What lines of the data hold the string "природных"? Copy them all.
----------------
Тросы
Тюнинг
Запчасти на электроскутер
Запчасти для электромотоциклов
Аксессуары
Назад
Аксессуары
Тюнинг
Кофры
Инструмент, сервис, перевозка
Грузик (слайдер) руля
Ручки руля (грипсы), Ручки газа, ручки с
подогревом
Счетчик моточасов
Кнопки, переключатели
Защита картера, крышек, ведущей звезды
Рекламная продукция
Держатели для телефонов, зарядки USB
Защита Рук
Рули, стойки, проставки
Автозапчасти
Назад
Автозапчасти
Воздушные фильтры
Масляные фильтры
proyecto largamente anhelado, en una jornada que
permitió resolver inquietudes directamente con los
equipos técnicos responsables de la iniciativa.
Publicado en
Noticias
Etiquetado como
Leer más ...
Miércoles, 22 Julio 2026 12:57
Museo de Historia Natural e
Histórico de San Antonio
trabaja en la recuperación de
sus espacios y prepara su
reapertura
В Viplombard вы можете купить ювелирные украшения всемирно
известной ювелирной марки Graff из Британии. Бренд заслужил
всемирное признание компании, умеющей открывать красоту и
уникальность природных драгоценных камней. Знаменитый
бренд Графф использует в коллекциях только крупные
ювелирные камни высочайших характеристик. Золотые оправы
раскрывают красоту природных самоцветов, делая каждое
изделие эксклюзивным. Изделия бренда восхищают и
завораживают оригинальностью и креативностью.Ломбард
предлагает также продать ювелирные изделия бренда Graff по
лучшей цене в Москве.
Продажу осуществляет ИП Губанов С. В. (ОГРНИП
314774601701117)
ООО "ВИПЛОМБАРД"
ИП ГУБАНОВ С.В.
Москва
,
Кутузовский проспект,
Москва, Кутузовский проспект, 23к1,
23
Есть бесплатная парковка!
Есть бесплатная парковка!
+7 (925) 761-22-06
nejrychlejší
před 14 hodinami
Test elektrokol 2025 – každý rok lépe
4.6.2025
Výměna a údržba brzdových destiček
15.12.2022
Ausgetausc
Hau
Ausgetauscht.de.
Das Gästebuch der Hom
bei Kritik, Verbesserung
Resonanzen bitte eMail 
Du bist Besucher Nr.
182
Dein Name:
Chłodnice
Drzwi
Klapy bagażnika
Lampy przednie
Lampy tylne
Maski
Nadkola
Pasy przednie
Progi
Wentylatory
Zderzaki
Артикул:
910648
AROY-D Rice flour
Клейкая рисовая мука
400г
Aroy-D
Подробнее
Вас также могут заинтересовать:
----------------
• _Reply to the exercise_
уникальность природных драгоценных камней. Знаменитый
раскрывают красоту природных самоцветов, делая каждое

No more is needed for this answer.